現在のスレッドがExecutorのスレッドであるかどうかを調べる

 なぜこの機能をデフォルトで実装してくれていないのか、非常に疑問。ThreadGroupを自前で管理するのが一番楽だと思われる。

private ThreadGroup group = new ThreadGroup("group name");
private ExecutorService s = Executors.newSingleThreadScheduledExecutor(new ThreadFactory(){
    public Thread newThread(Runnable r){
        Thread t = new Thread(group,r);
        return t;
    }
});
public boolean isExecutorThread(){
  return group == Thread.currentThread().getThreadGroup();
//必要ならば return group.parentOf(Thread.currentThread().getThreadGroup());
}



スレッド固有の変数

 マルチスレッドとコストと安全を考えると、結局行き着くのが、イミュータブル化と(疑似)マルチプロセス化になるのではないかと思います。イミュータブルってのは、不変って事です。全ての変数がfinalで、一度インスタンスを作ったらインスタンスの状態を変更することが出来ないようなプログラムの書き方です。ぶっちゃけ、コストの面ではイミュータブルってどーなのよって思うけどね。
 で、マルチプロセスの様に各スレッドを扱うには他スレッドの変更とは無関係の、スレッド固有の変数が必要です。java.lang.ThreadLocalをつかうと、スレッド固有値を持つことが出来ます。

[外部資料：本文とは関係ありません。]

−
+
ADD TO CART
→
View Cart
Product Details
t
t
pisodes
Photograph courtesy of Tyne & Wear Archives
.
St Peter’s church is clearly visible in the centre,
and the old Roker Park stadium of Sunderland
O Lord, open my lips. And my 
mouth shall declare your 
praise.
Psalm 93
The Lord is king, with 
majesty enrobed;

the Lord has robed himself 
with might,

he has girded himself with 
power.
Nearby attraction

 ThreadLocalの事、綺麗さっぱり忘れて、最初HashMapで管理してた阿呆がここにおりますよ。



volatileかsynchronizedか

 volatileを選ぶべきか、synchronizedを選ぶべきかに悩むことがあります。

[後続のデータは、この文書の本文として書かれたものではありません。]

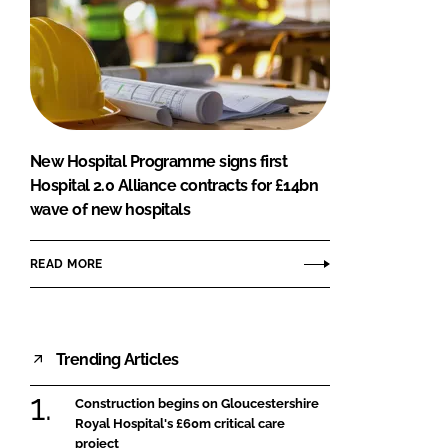
New Hospital Programme signs first
Hospital 2.0 Alliance contracts for £14bn
wave of new hospitals
READ MORE
Trending Articles
Construction begins on Gloucestershire
Royal Hospital's £60m critical care
project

 私の選び方の基準は単純。排他ロックするべきか(synchronizedを選ぶ)、排他ロックはしなくても問題ないか(synchronizedを選ぶ)、排他ロックしたくないか(volatileを選ぶ)です。

 volatileとsynchronizedの同期かコストって、私が実測したわけでないので詳しくは知らないのですが、大してコストは変わらないんだそうです。というか、volatileが予想以上に重い。volatileな変数を更新した場合は、それ以前の書き込みも他スレッドから見えないといけないという制約があるのが原因だそうです。もちろん、個々のスレッドの処理が止まらないので、何度も処理がぶつかるような場面では一見してvolatileの方が軽く見えるんでしょうけど、止まらずに動く一つのスレッドで見れば、そんなに変わらないのかもね。
 というわけで、私は排他ロックしたくないという事情が無い限り、全部synchronizedを選んでいます。



synchronizedブロックを利用する

 synchronizedなメソッドを書くよりも、内部にsynchronizedブロックを持つメソッドを書いた方が色々と捗ると気がついた。

private final Object lockObj=new Object();
public void a(){
  synchronized(lockObj){
    ………

 理由は、ロックする範囲を限定できることと、ロックするオブジェクトを隠蔽できるから、wait,notifyAllあたりのメソッドの保護が出来ると言うこと。主に後者の目的で今回からなるべくsynchronizedブロックで書くようにした。まぁ、個人で書いてる限りは、普通に書いていればどっちでも何の問題も無いけどね。










 というわけで、いつも通り、落ちもなにもありませんが、以上。